Does $H\vDash AC$

Question

The set $H_\kappa$ of sets hereditarily of cardinality less than $\kappa$ is defined as $H_\kappa=\{x||tc(x)|\lt\kappa\}$. What if we define the set $H=H_{Ord}$ of sets hereditarily of cardinality less than $Ord$; $H$ is the class of sets with some ordinal number as there cardinality. Equivalently, $H$ is the class of hereditarily well-ordered sets.

It is immediately obvious $V=H$ is equivalent to $AC$. My questions are as follows:

1. Is it true that $ZF\vdash H\vDash ZF$? Is it true that $ZF\vdash H\vDash ZFC$?

2. More generally, does $ZF\vdash H_\kappa\vDash AC$?

3. What is the consistency strength of the existence of some $j: H\prec H$? Is the existence of such an embedding first order expressible?

(I am obviously working in the context of $ZF$ without choice.
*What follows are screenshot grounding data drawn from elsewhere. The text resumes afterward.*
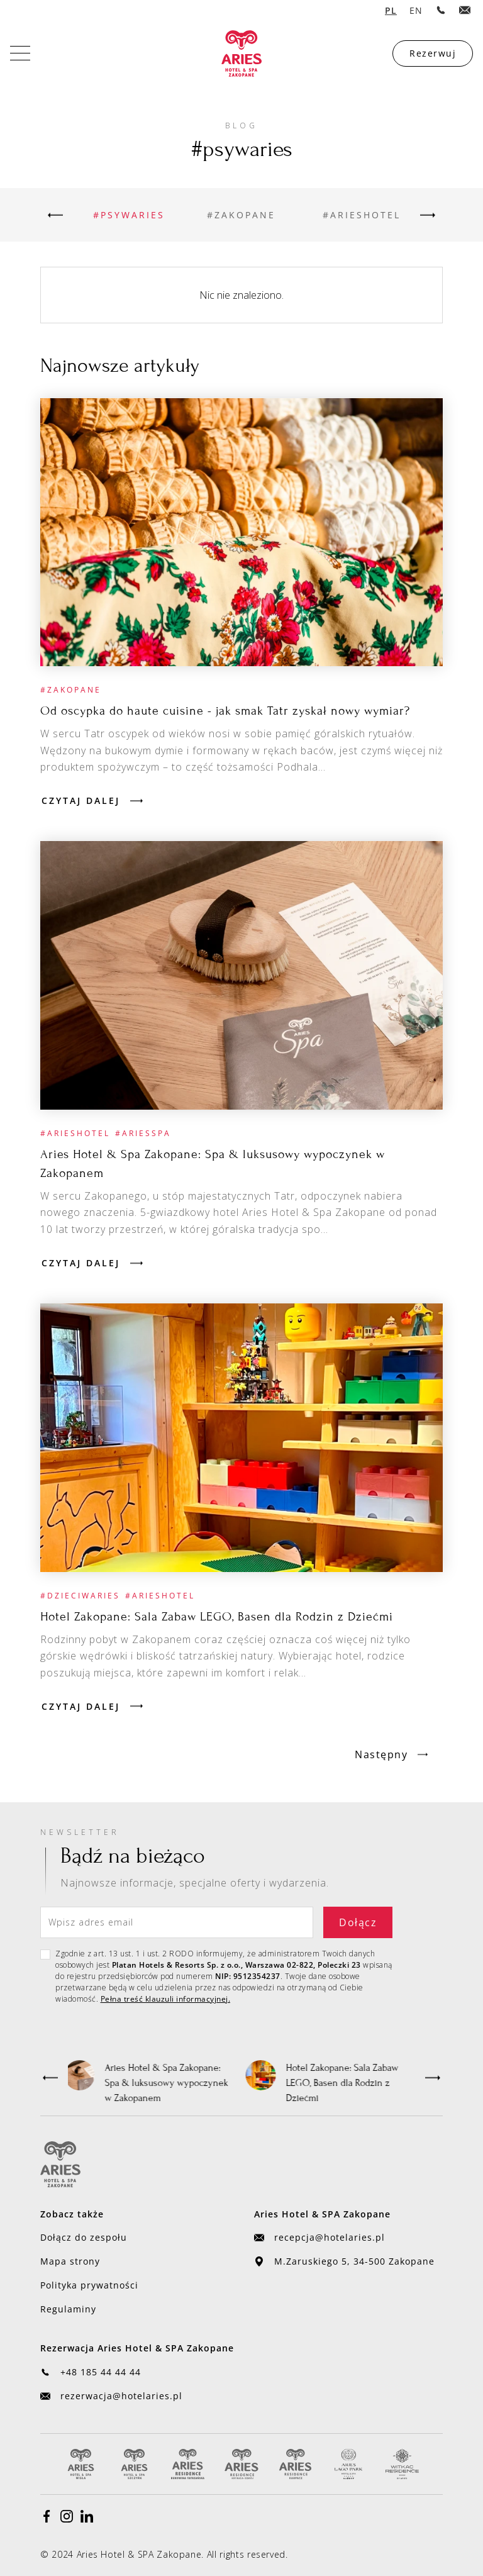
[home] (241, 53)
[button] (50, 2077)
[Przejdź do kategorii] (129, 214)
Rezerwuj (432, 53)
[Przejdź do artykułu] (241, 532)
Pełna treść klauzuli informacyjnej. (166, 1998)
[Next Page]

I define $|tc(x)|\lt\kappa\leftrightarrow\exists\lambda\lt\kappa(|tc(x)|=\lambda)$)

Answer 1

No, yes, and not sure.

$H$ (and $H_\kappa$ in general) always satisfies choice, because any family of nonempty sets in $H$ has a well orderable transitive closure, from whence we can define a choice function, which is easily hereditarily well orderable as well.

However, $H\models\sf Power$ if and only if choice holds on $V$. Otherwise, let $\alpha$ be the least ordinal with a power set that cannot be well ordered, then $\mathcal P(\alpha)\subseteq H$ but it is not an element of $H$.